Top of Data for this exercise

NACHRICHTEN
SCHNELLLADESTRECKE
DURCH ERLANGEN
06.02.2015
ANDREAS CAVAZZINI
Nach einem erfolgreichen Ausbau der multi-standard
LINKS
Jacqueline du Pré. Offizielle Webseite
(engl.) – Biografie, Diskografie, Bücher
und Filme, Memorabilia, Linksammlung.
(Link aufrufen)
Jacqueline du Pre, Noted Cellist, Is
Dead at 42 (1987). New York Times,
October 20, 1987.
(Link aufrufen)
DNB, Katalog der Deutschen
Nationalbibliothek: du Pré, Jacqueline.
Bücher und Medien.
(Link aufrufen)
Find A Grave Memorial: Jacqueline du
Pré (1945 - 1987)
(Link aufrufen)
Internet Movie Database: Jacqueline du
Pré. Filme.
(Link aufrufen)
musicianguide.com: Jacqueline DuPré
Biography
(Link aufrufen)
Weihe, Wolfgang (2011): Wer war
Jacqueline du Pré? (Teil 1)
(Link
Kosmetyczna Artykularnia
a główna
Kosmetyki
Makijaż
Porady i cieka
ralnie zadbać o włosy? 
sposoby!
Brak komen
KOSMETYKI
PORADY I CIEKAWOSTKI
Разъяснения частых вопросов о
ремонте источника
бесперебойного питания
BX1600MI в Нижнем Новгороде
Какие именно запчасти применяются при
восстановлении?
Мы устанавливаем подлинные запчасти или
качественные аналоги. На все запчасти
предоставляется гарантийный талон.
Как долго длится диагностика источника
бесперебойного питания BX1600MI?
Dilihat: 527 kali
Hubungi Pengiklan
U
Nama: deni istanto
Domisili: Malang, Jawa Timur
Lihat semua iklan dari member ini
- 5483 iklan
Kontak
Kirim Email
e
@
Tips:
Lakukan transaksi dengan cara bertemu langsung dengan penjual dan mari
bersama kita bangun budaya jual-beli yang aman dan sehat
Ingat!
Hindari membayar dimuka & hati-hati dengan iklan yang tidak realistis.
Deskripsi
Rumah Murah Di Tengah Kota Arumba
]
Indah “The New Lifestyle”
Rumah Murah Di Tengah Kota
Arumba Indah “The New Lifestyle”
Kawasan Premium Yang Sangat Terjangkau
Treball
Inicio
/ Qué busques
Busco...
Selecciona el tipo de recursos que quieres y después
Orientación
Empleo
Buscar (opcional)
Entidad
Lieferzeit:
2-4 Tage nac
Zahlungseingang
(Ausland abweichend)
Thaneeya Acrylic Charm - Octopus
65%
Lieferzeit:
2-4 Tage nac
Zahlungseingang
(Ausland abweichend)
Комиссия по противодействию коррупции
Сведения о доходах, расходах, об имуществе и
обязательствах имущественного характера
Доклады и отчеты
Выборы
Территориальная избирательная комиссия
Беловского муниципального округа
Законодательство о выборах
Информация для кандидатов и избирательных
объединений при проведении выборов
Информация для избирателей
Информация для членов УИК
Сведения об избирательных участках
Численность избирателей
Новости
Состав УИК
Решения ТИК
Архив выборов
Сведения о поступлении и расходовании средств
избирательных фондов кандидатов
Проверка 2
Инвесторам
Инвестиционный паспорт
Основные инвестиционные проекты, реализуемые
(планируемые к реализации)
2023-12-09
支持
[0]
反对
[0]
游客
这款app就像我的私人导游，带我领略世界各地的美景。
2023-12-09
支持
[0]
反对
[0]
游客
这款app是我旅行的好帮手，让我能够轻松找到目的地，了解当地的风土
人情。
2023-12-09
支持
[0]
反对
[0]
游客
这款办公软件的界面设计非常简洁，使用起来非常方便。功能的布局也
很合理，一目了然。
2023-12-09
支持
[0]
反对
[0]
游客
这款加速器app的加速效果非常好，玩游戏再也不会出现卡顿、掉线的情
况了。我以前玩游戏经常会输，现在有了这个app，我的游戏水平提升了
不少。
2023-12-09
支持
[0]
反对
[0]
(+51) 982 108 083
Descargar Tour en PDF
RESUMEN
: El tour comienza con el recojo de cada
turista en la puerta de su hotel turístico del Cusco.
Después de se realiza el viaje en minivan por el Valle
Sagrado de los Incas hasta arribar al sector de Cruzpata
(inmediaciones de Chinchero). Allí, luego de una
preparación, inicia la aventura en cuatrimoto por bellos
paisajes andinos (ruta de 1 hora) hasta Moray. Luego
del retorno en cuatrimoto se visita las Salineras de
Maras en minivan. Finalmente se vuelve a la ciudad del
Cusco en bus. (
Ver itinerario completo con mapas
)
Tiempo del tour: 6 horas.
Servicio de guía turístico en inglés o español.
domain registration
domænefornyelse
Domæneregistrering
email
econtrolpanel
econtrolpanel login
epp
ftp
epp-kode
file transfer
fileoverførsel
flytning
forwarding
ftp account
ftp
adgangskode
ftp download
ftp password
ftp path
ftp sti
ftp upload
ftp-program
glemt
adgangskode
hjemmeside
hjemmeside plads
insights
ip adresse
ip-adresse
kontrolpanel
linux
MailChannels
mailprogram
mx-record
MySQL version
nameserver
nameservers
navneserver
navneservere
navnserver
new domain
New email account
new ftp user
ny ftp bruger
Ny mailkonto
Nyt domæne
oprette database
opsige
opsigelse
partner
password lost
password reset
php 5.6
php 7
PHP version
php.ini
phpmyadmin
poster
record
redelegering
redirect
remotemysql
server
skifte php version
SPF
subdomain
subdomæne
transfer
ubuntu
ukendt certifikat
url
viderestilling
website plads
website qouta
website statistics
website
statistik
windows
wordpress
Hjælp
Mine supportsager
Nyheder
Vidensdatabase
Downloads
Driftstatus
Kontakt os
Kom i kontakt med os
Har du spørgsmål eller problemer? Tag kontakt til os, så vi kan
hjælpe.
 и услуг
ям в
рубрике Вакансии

Bottom of Data for this exercise
Top of Data for this exercise

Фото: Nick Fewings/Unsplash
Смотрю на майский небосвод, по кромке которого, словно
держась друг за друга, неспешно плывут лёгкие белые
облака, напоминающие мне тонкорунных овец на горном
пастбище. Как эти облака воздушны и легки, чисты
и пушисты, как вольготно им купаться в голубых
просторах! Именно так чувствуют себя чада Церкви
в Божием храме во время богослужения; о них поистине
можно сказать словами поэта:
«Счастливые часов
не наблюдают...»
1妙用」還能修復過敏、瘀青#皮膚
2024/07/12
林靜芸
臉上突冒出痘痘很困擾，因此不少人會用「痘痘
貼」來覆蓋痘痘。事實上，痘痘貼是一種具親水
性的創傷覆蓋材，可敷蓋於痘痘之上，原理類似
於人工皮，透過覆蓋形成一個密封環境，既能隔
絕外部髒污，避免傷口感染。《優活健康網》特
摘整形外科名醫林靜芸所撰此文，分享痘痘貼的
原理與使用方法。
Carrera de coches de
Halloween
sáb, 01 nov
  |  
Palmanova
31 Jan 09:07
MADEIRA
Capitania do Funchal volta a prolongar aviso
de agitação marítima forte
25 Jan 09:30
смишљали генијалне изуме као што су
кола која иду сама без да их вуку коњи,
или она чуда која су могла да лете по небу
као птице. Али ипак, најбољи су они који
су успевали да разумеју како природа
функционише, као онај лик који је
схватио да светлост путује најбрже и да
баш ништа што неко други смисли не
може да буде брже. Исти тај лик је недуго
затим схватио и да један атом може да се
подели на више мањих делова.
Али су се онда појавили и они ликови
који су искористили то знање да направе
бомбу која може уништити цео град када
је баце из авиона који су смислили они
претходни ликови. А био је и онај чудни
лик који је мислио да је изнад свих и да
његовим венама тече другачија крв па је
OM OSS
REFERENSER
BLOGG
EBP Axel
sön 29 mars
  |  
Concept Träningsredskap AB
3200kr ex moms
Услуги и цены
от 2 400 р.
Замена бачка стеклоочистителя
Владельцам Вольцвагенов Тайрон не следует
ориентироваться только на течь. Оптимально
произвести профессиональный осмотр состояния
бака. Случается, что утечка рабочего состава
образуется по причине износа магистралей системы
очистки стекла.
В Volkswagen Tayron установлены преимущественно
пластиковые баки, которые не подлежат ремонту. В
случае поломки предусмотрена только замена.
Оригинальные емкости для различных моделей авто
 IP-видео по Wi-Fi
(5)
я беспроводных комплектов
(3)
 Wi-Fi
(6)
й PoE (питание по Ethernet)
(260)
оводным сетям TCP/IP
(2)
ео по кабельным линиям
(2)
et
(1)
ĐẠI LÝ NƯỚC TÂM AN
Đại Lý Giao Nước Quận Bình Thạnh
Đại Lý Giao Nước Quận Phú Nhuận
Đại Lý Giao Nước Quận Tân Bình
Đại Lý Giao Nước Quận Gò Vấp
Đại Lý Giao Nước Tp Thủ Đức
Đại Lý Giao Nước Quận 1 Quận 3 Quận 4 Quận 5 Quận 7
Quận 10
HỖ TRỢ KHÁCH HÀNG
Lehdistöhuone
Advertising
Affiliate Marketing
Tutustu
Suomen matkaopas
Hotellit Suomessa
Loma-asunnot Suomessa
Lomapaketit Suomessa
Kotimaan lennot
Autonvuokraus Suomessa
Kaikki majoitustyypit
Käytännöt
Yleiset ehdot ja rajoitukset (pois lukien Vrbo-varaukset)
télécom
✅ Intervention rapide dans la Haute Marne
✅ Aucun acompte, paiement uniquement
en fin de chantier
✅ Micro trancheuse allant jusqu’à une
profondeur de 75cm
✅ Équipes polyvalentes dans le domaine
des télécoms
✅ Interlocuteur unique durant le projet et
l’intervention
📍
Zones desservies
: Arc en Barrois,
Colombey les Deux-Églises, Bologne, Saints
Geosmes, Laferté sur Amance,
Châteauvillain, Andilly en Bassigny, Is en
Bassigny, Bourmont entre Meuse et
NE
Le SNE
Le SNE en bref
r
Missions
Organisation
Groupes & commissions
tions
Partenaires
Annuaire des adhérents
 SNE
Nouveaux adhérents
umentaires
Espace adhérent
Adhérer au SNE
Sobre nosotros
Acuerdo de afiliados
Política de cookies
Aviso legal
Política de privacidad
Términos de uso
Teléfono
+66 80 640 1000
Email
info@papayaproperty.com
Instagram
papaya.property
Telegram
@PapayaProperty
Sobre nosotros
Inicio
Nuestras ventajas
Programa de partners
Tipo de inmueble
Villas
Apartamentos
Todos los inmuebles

Bottom of Data for this exercise

Activity >> Reproduce exactly the section above that begins at the line containing "Internet Movie Database: Jacqueline du" and ends at the line containing "Какие именно запчасти применяются при", leaving out all other lines.

Result of the task >>
Internet Movie Database: Jacqueline du
Pré. Filme.
(Link aufrufen)
musicianguide.com: Jacqueline DuPré
Biography
(Link aufrufen)
Weihe, Wolfgang (2011): Wer war
Jacqueline du Pré? (Teil 1)
(Link
Kosmetyczna Artykularnia
a główna
Kosmetyki
Makijaż
Porady i cieka
ralnie zadbać o włosy? 
sposoby!
Brak komen
KOSMETYKI
PORADY I CIEKAWOSTKI
Разъяснения частых вопросов о
ремонте источника
бесперебойного питания
BX1600MI в Нижнем Новгороде
Какие именно запчасти применяются при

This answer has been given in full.